Material shown »

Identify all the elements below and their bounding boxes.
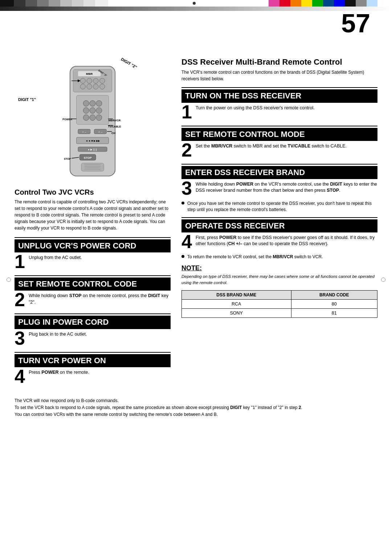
table-header-code: BRAND CODE [291,291,377,300]
step-poweron-row: 4 Press POWER on the remote. [15,369,171,386]
rule-2 [15,275,171,276]
svg-text:◄◄  ■  ▶  ▶▶: ◄◄ ■ ▶ ▶▶ [85,139,100,142]
bullet-dot-3 [181,202,184,204]
left-column: DIGIT "2" DIGIT "1" MBR DIGIT "2" [15,57,171,390]
bullet-dot-4 [181,255,184,258]
svg-point-7 [93,78,98,83]
top-bar [0,0,392,7]
dss-step3-number: 3 [181,179,192,198]
dss-step2-number: 2 [181,141,192,159]
dss-step2-row: 2 Set the MBR/VCR switch to MBR and set … [181,142,377,159]
step-setcode: SET REMOTE CONTROL CODE 2 While holding … [15,275,171,309]
dss-intro: The VCR's remote control can control fun… [181,69,377,82]
bottom-note: The VCR will now respond only to B-code … [0,390,392,426]
step-unplug-text: Unplug from the AC outlet. [29,254,82,261]
svg-text:STOP: STOP [64,158,71,161]
color-yellow [301,0,312,7]
step-setcode-header: SET REMOTE CONTROL CODE [15,278,171,291]
svg-point-22 [90,115,95,121]
step-setcode-text: While holding down STOP on the remote co… [29,292,171,305]
bar-seg-9 [95,0,108,7]
dss-step4-header: OPERATE DSS RECEIVER [181,219,377,232]
table-header-brand: DSS BRAND NAME [182,291,291,300]
brand-table: DSS BRAND NAME BRAND CODE RCA 80 SONY 81 [181,290,377,318]
digit1-label: DIGIT "1" [18,97,36,102]
dss-step4-number: 4 [181,232,192,251]
dss-step3-text: While holding down POWER on the VCR's re… [196,181,377,194]
bar-seg-6 [60,0,72,7]
svg-point-12 [100,84,105,89]
remote-svg: MBR DIGIT "2" [53,65,132,181]
dss-step3-header: ENTER DSS RECEIVER BRAND [181,166,377,179]
dss-step3-bullet: Once you have set the remote control to … [181,200,377,213]
remote-illustration: DIGIT "2" DIGIT "1" MBR DIGIT "2" [15,57,171,181]
control-vcr-section: Control Two JVC VCRs The remote control … [15,188,171,231]
bar-seg-2 [14,0,25,7]
brand-code-rca: 80 [291,300,377,309]
step-setcode-number: 2 [15,290,25,309]
svg-text:CH: CH [111,131,116,135]
top-bar-left [0,0,120,7]
table-row: RCA 80 [182,300,377,309]
svg-text:+ –: + – [82,130,86,134]
dss-step4-bullet: To return the remote to VCR control, set… [181,254,377,260]
bar-seg-1 [0,0,14,7]
svg-point-15 [83,101,89,106]
main-content: DIGIT "2" DIGIT "1" MBR DIGIT "2" [0,57,392,390]
dss-step2-header: SET REMOTE CONTROL MODE [181,128,377,141]
step-plugin-text: Plug back in to the AC outlet. [29,331,87,338]
dss-step3-bullet-text: Once you have set the remote control to … [187,200,377,213]
dss-step4-row: 4 First, press POWER to see if the DSS r… [181,234,377,251]
svg-point-16 [90,101,95,106]
svg-point-19 [90,108,95,113]
dss-step-1: TURN ON THE DSS RECEIVER 1 Turn the powe… [181,87,377,121]
svg-text:MBR/VCR: MBR/VCR [109,119,121,122]
svg-rect-44 [81,163,104,171]
control-vcr-body: The remote control is capable of control… [15,199,171,231]
step-plugin-number: 3 [15,329,25,348]
bar-seg-5 [49,0,60,7]
svg-text:+ –: + – [98,130,103,134]
rule-4 [15,352,171,353]
svg-point-5 [80,78,85,83]
color-black [345,0,356,7]
svg-point-9 [80,84,85,89]
color-gray [356,0,367,7]
gradient-bar [0,7,392,11]
svg-point-21 [83,115,89,121]
step-plugin-row: 3 Plug back in to the AC outlet. [15,331,171,348]
dss-step2-text: Set the MBR/VCR switch to MBR and set th… [196,142,347,150]
rule-1 [15,237,171,238]
bar-seg-7 [72,0,83,7]
dss-step-3: ENTER DSS RECEIVER BRAND 3 While holding… [181,164,377,213]
step-poweron-number: 4 [15,367,25,386]
color-darkblue [323,0,334,7]
color-pink [269,0,279,7]
table-header-row: DSS BRAND NAME BRAND CODE [182,291,377,300]
step-unplug-number: 1 [15,252,25,271]
dss-rule-3 [181,164,377,165]
svg-point-17 [96,101,102,106]
bar-seg-4 [37,0,49,7]
bar-seg-8 [83,0,95,7]
dss-rule-4 [181,217,377,218]
step-plugin-header: PLUG IN POWER CORD [15,316,171,329]
dss-step-4: OPERATE DSS RECEIVER 4 First, press POWE… [181,217,377,260]
top-bar-center [120,0,269,7]
dss-step1-row: 1 Turn the power on using the DSS receiv… [181,104,377,121]
note-section: NOTE: Depending on type of DSS receiver,… [181,264,377,286]
svg-point-11 [93,84,98,89]
dss-step4-bullet-text: To return the remote to VCR control, set… [187,254,323,260]
dss-step-2: SET REMOTE CONTROL MODE 2 Set the MBR/VC… [181,126,377,159]
svg-text:POWER: POWER [62,118,72,121]
brand-code-sony: 81 [291,309,377,318]
top-bar-right [269,0,392,7]
center-dot [193,2,196,5]
step-unplug-header: UNPLUG VCR'S POWER CORD [15,239,171,252]
dss-step4-text: First, press POWER to see if the DSS rec… [196,234,377,247]
color-green [312,0,323,7]
step-plugin: PLUG IN POWER CORD 3 Plug back in to the… [15,313,171,347]
page-number: 57 [341,10,370,36]
step-poweron: TURN VCR POWER ON 4 Press POWER on the r… [15,352,171,386]
color-red [279,0,290,7]
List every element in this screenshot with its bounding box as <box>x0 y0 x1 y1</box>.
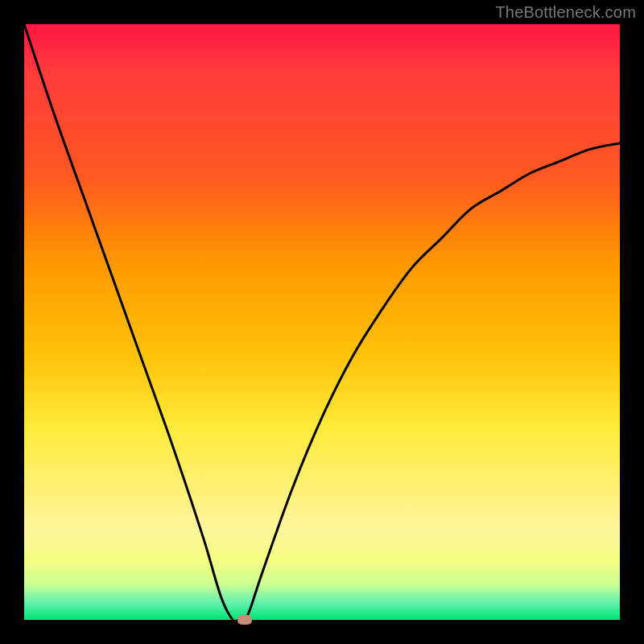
watermark-text: TheBottleneck.com <box>495 3 636 22</box>
chart-frame: TheBottleneck.com <box>0 0 644 644</box>
plot-area <box>24 24 620 620</box>
bottleneck-curve <box>24 24 620 620</box>
optimum-marker <box>237 615 252 625</box>
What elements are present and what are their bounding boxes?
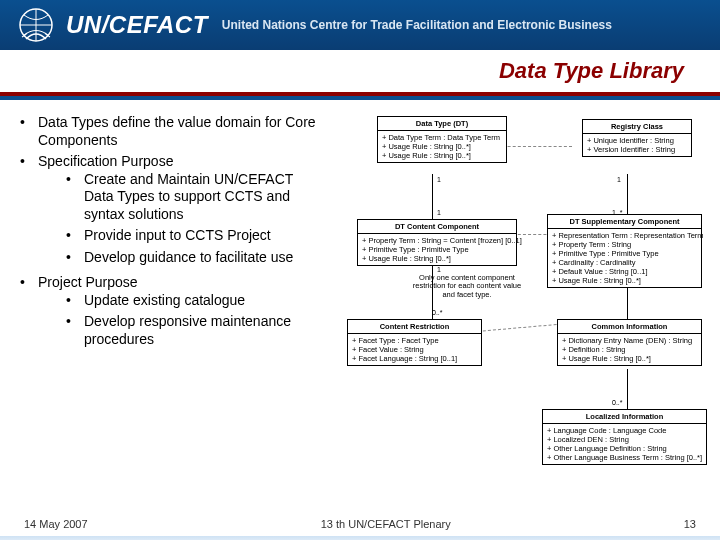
header-gloss xyxy=(0,536,720,540)
bullet-item: •Develop guidance to facilitate use xyxy=(66,249,320,267)
uml-class-supplementary: DT Supplementary Component +Representati… xyxy=(547,214,702,288)
uml-class-localized: Localized Information +Language Code : L… xyxy=(542,409,707,465)
uml-class-registry: Registry Class +Unique Identifier : Stri… xyxy=(582,119,692,157)
bullet-item: •Provide input to CCTS Project xyxy=(66,227,320,245)
uml-class-common: Common Information +Dictionary Entry Nam… xyxy=(557,319,702,366)
bullet-text: Develop responsive maintenance procedure… xyxy=(84,313,320,348)
multiplicity: 1 xyxy=(437,176,441,183)
bullet-text: Data Types define the value domain for C… xyxy=(38,114,320,149)
uml-class-datatype: Data Type (DT) +Data Type Term : Data Ty… xyxy=(377,116,507,163)
bullet-text: Update existing catalogue xyxy=(84,292,245,310)
uml-class-contentres: Content Restriction +Facet Type : Facet … xyxy=(347,319,482,366)
bullet-item: •Develop responsive maintenance procedur… xyxy=(66,313,320,348)
multiplicity: 1 xyxy=(437,209,441,216)
bullet-text: Develop guidance to facilitate use xyxy=(84,249,293,267)
header-bar: UN/CEFACT United Nations Centre for Trad… xyxy=(0,0,720,50)
diagram-caption: Only one content component restriction f… xyxy=(407,274,527,299)
box-title: Data Type (DT) xyxy=(378,117,506,131)
slide: UN/CEFACT United Nations Centre for Trad… xyxy=(0,0,720,540)
multiplicity: 1 xyxy=(617,176,621,183)
box-title: DT Content Component xyxy=(358,220,516,234)
footer-pagenum: 13 xyxy=(684,518,696,530)
box-title: Localized Information xyxy=(543,410,706,424)
bullet-item: •Update existing catalogue xyxy=(66,292,320,310)
footer-date: 14 May 2007 xyxy=(24,518,88,530)
uml-diagram: 1 1 1 1..* 1 0..* 0..* Data Type (DT) +D… xyxy=(332,114,704,500)
box-title: DT Supplementary Component xyxy=(548,215,701,229)
multiplicity: 0..* xyxy=(612,399,623,406)
bullet-item: •Create and Maintain UN/CEFACT Data Type… xyxy=(66,171,320,224)
slide-footer: 14 May 2007 13 th UN/CEFACT Plenary 13 xyxy=(0,518,720,530)
brand-text: UN/CEFACT xyxy=(66,11,208,39)
bullet-text: Provide input to CCTS Project xyxy=(84,227,271,245)
bullet-text: Specification Purpose xyxy=(38,153,173,169)
slide-title: Data Type Library xyxy=(499,58,684,84)
bullet-text: Project Purpose xyxy=(38,274,138,290)
multiplicity: 0..* xyxy=(432,309,443,316)
header-subtitle: United Nations Centre for Trade Facilita… xyxy=(222,18,612,32)
title-bar: Data Type Library xyxy=(0,50,720,92)
bullet-column: •Data Types define the value domain for … xyxy=(20,114,320,500)
bullet-text: Create and Maintain UN/CEFACT Data Types… xyxy=(84,171,320,224)
bullet-item: • Specification Purpose •Create and Main… xyxy=(20,153,320,270)
bullet-item: • Project Purpose •Update existing catal… xyxy=(20,274,320,352)
slide-body: •Data Types define the value domain for … xyxy=(0,100,720,500)
bullet-item: •Data Types define the value domain for … xyxy=(20,114,320,149)
multiplicity: 1 xyxy=(437,266,441,273)
box-title: Content Restriction xyxy=(348,320,481,334)
box-title: Registry Class xyxy=(583,120,691,134)
un-logo-icon xyxy=(14,3,58,47)
box-title: Common Information xyxy=(558,320,701,334)
footer-center: 13 th UN/CEFACT Plenary xyxy=(321,518,451,530)
uml-class-content: DT Content Component +Property Term : St… xyxy=(357,219,517,266)
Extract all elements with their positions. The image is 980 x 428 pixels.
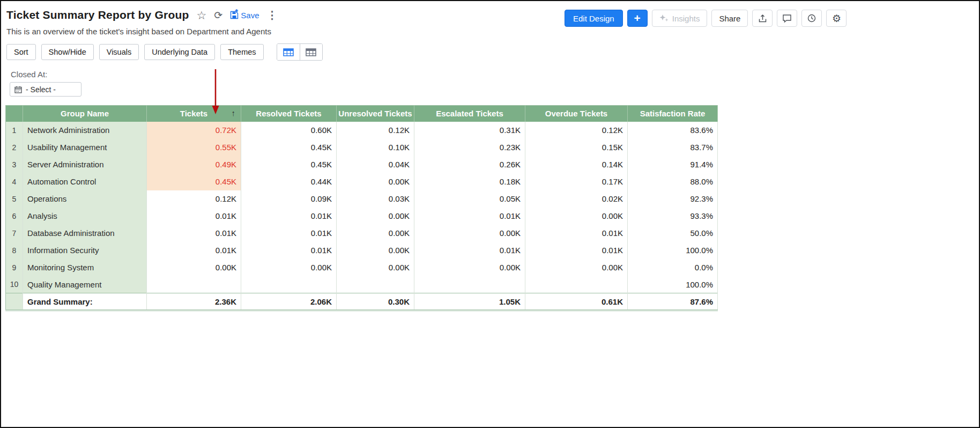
sort-button[interactable]: Sort — [6, 44, 36, 60]
sort-ascending-icon[interactable]: ↑ — [232, 108, 236, 117]
overdue-tickets-cell[interactable]: 0.02K — [525, 190, 628, 208]
overdue-tickets-cell[interactable]: 0.17K — [525, 173, 628, 190]
escalated-tickets-cell[interactable]: 0.00K — [414, 259, 525, 276]
column-header-group-name[interactable]: Group Name — [23, 106, 147, 122]
summary-resolved: 2.06K — [241, 293, 337, 311]
unresolved-tickets-cell[interactable] — [337, 276, 414, 293]
overdue-tickets-cell[interactable]: 0.12K — [525, 122, 628, 139]
tickets-cell[interactable]: 0.55K — [147, 139, 241, 156]
satisfaction-rate-cell[interactable]: 88.0% — [628, 173, 718, 190]
calendar-icon — [14, 86, 22, 93]
column-header-satisfaction[interactable]: Satisfaction Rate — [628, 106, 718, 122]
satisfaction-rate-cell[interactable]: 92.3% — [628, 190, 718, 208]
export-button[interactable] — [752, 10, 773, 27]
alerts-button[interactable] — [801, 10, 822, 27]
settings-button[interactable]: ⚙ — [826, 10, 847, 27]
group-name-cell[interactable]: Server Administration — [23, 156, 147, 173]
favorite-star-icon[interactable]: ☆ — [197, 10, 207, 21]
group-name-cell[interactable]: Database Administration — [23, 225, 147, 242]
column-header-escalated[interactable]: Escalated Tickets — [414, 106, 525, 122]
escalated-tickets-cell[interactable]: 0.26K — [414, 156, 525, 173]
satisfaction-rate-cell[interactable]: 91.4% — [628, 156, 718, 173]
tickets-cell[interactable]: 0.01K — [147, 225, 241, 242]
escalated-tickets-cell[interactable]: 0.31K — [414, 122, 525, 139]
tickets-cell[interactable]: 0.12K — [147, 190, 241, 208]
overdue-tickets-cell[interactable] — [525, 276, 628, 293]
resolved-tickets-cell[interactable] — [241, 276, 337, 293]
escalated-tickets-cell[interactable] — [414, 276, 525, 293]
comments-button[interactable] — [777, 10, 797, 27]
resolved-tickets-cell[interactable]: 0.01K — [241, 225, 337, 242]
refresh-icon[interactable]: ⟳ — [214, 10, 222, 20]
unresolved-tickets-cell[interactable]: 0.03K — [337, 190, 414, 208]
unresolved-tickets-cell[interactable]: 0.00K — [337, 259, 414, 276]
resolved-tickets-cell[interactable]: 0.45K — [241, 139, 337, 156]
unresolved-tickets-cell[interactable]: 0.04K — [337, 156, 414, 173]
insights-button[interactable]: Insights — [652, 10, 708, 27]
resolved-tickets-cell[interactable]: 0.09K — [241, 190, 337, 208]
closed-at-select[interactable]: - Select - — [10, 82, 81, 97]
satisfaction-rate-cell[interactable]: 93.3% — [628, 208, 718, 225]
themes-button[interactable]: Themes — [220, 44, 263, 60]
group-name-cell[interactable]: Information Security — [23, 242, 147, 259]
unresolved-tickets-cell[interactable]: 0.00K — [337, 225, 414, 242]
group-name-cell[interactable]: Network Administration — [23, 122, 147, 139]
group-name-cell[interactable]: Operations — [23, 190, 147, 208]
resolved-tickets-cell[interactable]: 0.00K — [241, 259, 337, 276]
share-button[interactable]: Share — [711, 10, 748, 27]
resolved-tickets-cell[interactable]: 0.01K — [241, 242, 337, 259]
escalated-tickets-cell[interactable]: 0.05K — [414, 190, 525, 208]
satisfaction-rate-cell[interactable]: 0.0% — [628, 259, 718, 276]
satisfaction-rate-cell[interactable]: 83.7% — [628, 139, 718, 156]
unresolved-tickets-cell[interactable]: 0.00K — [337, 242, 414, 259]
column-header-resolved[interactable]: Resolved Tickets — [241, 106, 337, 122]
overdue-tickets-cell[interactable]: 0.01K — [525, 242, 628, 259]
group-name-cell[interactable]: Quality Management — [23, 276, 147, 293]
compact-view-button[interactable] — [300, 44, 322, 60]
tickets-cell[interactable] — [147, 276, 241, 293]
visuals-button[interactable]: Visuals — [99, 44, 139, 60]
satisfaction-rate-cell[interactable]: 100.0% — [628, 242, 718, 259]
unresolved-tickets-cell[interactable]: 0.10K — [337, 139, 414, 156]
column-header-tickets[interactable]: Tickets↑ — [147, 106, 241, 122]
table-view-button-active[interactable] — [277, 44, 300, 60]
show-hide-button[interactable]: Show/Hide — [41, 44, 94, 60]
tickets-cell[interactable]: 0.45K — [147, 173, 241, 190]
escalated-tickets-cell[interactable]: 0.01K — [414, 242, 525, 259]
overdue-tickets-cell[interactable]: 0.00K — [525, 259, 628, 276]
resolved-tickets-cell[interactable]: 0.44K — [241, 173, 337, 190]
overdue-tickets-cell[interactable]: 0.14K — [525, 156, 628, 173]
overdue-tickets-cell[interactable]: 0.15K — [525, 139, 628, 156]
more-options-icon[interactable]: ⋮ — [266, 10, 277, 20]
satisfaction-rate-cell[interactable]: 83.6% — [628, 122, 718, 139]
resolved-tickets-cell[interactable]: 0.01K — [241, 208, 337, 225]
resolved-tickets-cell[interactable]: 0.60K — [241, 122, 337, 139]
overdue-tickets-cell[interactable]: 0.00K — [525, 208, 628, 225]
group-name-cell[interactable]: Monitoring System — [23, 259, 147, 276]
unresolved-tickets-cell[interactable]: 0.00K — [337, 208, 414, 225]
satisfaction-rate-cell[interactable]: 100.0% — [628, 276, 718, 293]
escalated-tickets-cell[interactable]: 0.01K — [414, 208, 525, 225]
group-name-cell[interactable]: Analysis — [23, 208, 147, 225]
escalated-tickets-cell[interactable]: 0.18K — [414, 173, 525, 190]
tickets-cell[interactable]: 0.49K — [147, 156, 241, 173]
resolved-tickets-cell[interactable]: 0.45K — [241, 156, 337, 173]
group-name-cell[interactable]: Automation Control — [23, 173, 147, 190]
escalated-tickets-cell[interactable]: 0.23K — [414, 139, 525, 156]
satisfaction-rate-cell[interactable]: 50.0% — [628, 225, 718, 242]
add-button[interactable]: + — [627, 10, 648, 27]
tickets-cell[interactable]: 0.01K — [147, 208, 241, 225]
column-header-overdue[interactable]: Overdue Tickets — [525, 106, 628, 122]
unresolved-tickets-cell[interactable]: 0.12K — [337, 122, 414, 139]
tickets-cell[interactable]: 0.00K — [147, 259, 241, 276]
tickets-cell[interactable]: 0.72K — [147, 122, 241, 139]
column-header-unresolved[interactable]: Unresolved Tickets — [337, 106, 414, 122]
unresolved-tickets-cell[interactable]: 0.00K — [337, 173, 414, 190]
underlying-data-button[interactable]: Underlying Data — [144, 44, 215, 60]
save-button[interactable]: * Save — [230, 11, 259, 20]
overdue-tickets-cell[interactable]: 0.01K — [525, 225, 628, 242]
escalated-tickets-cell[interactable]: 0.00K — [414, 225, 525, 242]
group-name-cell[interactable]: Usability Management — [23, 139, 147, 156]
edit-design-button[interactable]: Edit Design — [565, 10, 623, 27]
tickets-cell[interactable]: 0.01K — [147, 242, 241, 259]
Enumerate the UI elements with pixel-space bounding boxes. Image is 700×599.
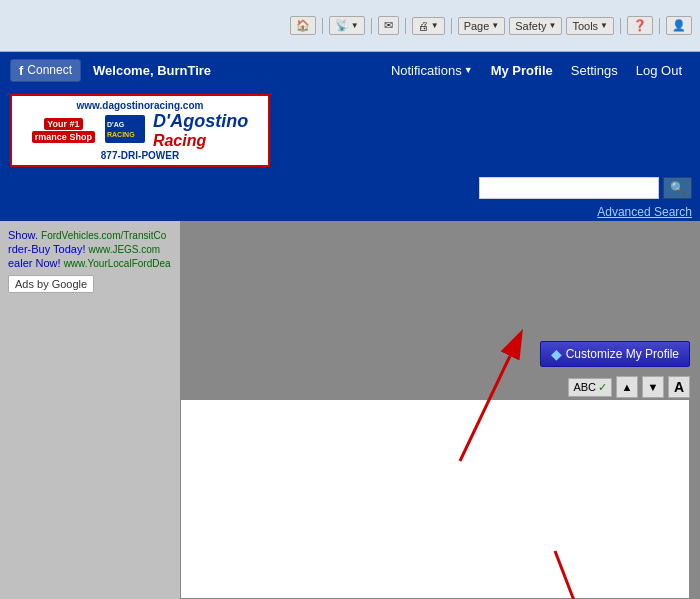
check-icon: ✓ [598, 381, 607, 394]
ads-by-google-btn[interactable]: Ads by Google [8, 275, 94, 293]
logo-url: www.dagostinoracing.com [77, 100, 204, 111]
connect-label: Connect [27, 63, 72, 77]
advanced-search-bar: Advanced Search [0, 203, 700, 221]
font-btn[interactable]: A [668, 376, 690, 398]
tools-btn[interactable]: Tools ▼ [566, 17, 614, 35]
facebook-icon: f [19, 63, 23, 78]
svg-text:D'AG: D'AG [107, 121, 125, 128]
settings-link[interactable]: Settings [563, 59, 626, 82]
logo-tagline2: rmance Shop [32, 131, 95, 143]
right-panel: ◆ Customize My Profile ABC ✓ ▲ ▼ A [180, 221, 700, 599]
my-profile-link[interactable]: My Profile [483, 59, 561, 82]
browser-toolbar: 🏠 📡 ▼ ✉ 🖨 ▼ Page ▼ Safety ▼ Tools ▼ ❓ 👤 [0, 0, 700, 52]
logo-bar: www.dagostinoracing.com Your #1 rmance S… [0, 88, 700, 173]
editor-toolbar: ABC ✓ ▲ ▼ A [568, 376, 690, 398]
toolbar-icons: 🏠 📡 ▼ ✉ 🖨 ▼ Page ▼ Safety ▼ Tools ▼ ❓ 👤 [290, 16, 692, 35]
search-bar: 🔍 [0, 173, 700, 203]
down-arrow-btn[interactable]: ▼ [642, 376, 664, 398]
ad-item-3[interactable]: ealer Now! www.YourLocalFordDea [8, 257, 172, 269]
email-btn[interactable]: ✉ [378, 16, 399, 35]
ads-panel: Show. FordVehicles.com/TransitCo rder-Bu… [0, 221, 180, 599]
main-content: Show. FordVehicles.com/TransitCo rder-Bu… [0, 221, 700, 599]
up-arrow-btn[interactable]: ▲ [616, 376, 638, 398]
logo-tagline: Your #1 [44, 118, 82, 130]
abc-icon: ABC [573, 381, 596, 393]
spellcheck-btn[interactable]: ABC ✓ [568, 378, 612, 397]
page-btn[interactable]: Page ▼ [458, 17, 506, 35]
feeds-btn[interactable]: 📡 ▼ [329, 16, 365, 35]
ad-item-2[interactable]: rder-Buy Today! www.JEGS.com [8, 243, 172, 255]
search-button[interactable]: 🔍 [663, 177, 692, 199]
nav-bar: f Connect Welcome, BurnTire Notification… [0, 52, 700, 88]
logo-box: www.dagostinoracing.com Your #1 rmance S… [10, 94, 270, 167]
print-btn[interactable]: 🖨 ▼ [412, 17, 445, 35]
facebook-connect-btn[interactable]: f Connect [10, 59, 81, 82]
nav-username: BurnTire [157, 63, 211, 78]
racing-logo-icon: D'AG RACING [105, 115, 145, 143]
logout-link[interactable]: Log Out [628, 59, 690, 82]
user-btn[interactable]: 👤 [666, 16, 692, 35]
sep1 [322, 18, 323, 34]
logo-main: Your #1 rmance Shop D'AG RACING D'Agosti… [32, 111, 248, 150]
sep4 [451, 18, 452, 34]
home-btn[interactable]: 🏠 [290, 16, 316, 35]
editor-area[interactable] [180, 399, 690, 599]
customize-label: Customize My Profile [566, 347, 679, 361]
sep2 [371, 18, 372, 34]
logo-name: D'Agostino [153, 111, 248, 132]
search-input[interactable] [479, 177, 659, 199]
nav-links: Notifications ▼ My Profile Settings Log … [383, 59, 690, 82]
safety-btn[interactable]: Safety ▼ [509, 17, 562, 35]
svg-rect-0 [105, 115, 145, 143]
notifications-link[interactable]: Notifications ▼ [383, 59, 481, 82]
help-btn[interactable]: ❓ [627, 16, 653, 35]
ad-item-1[interactable]: Show. FordVehicles.com/TransitCo [8, 229, 172, 241]
logo-phone: 877-DRI-POWER [101, 150, 179, 161]
nav-welcome: Welcome, BurnTire [93, 63, 211, 78]
customize-my-profile-btn[interactable]: ◆ Customize My Profile [540, 341, 690, 367]
svg-text:RACING: RACING [107, 131, 135, 138]
advanced-search-link[interactable]: Advanced Search [597, 205, 692, 219]
sep5 [620, 18, 621, 34]
sep6 [659, 18, 660, 34]
ads-by-google: Ads by Google [8, 275, 172, 293]
logo-racing: Racing [153, 132, 248, 150]
page-wrapper: 🏠 📡 ▼ ✉ 🖨 ▼ Page ▼ Safety ▼ Tools ▼ ❓ 👤 [0, 0, 700, 599]
customize-diamond-icon: ◆ [551, 346, 562, 362]
sep3 [405, 18, 406, 34]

Task objective » Look for the word "Information" in the listing above, and copy every line where you find it.

Written answer »
uml-class-localized: Localized Information +Language Code : L… xyxy=(542,409,707,465)
uml-class-common: Common Information +Dictionary Entry Nam… xyxy=(557,319,702,366)
box-title: Localized Information xyxy=(543,410,706,424)
box-title: Common Information xyxy=(558,320,701,334)
group-name-cell[interactable]: Information Security — [23, 242, 147, 259]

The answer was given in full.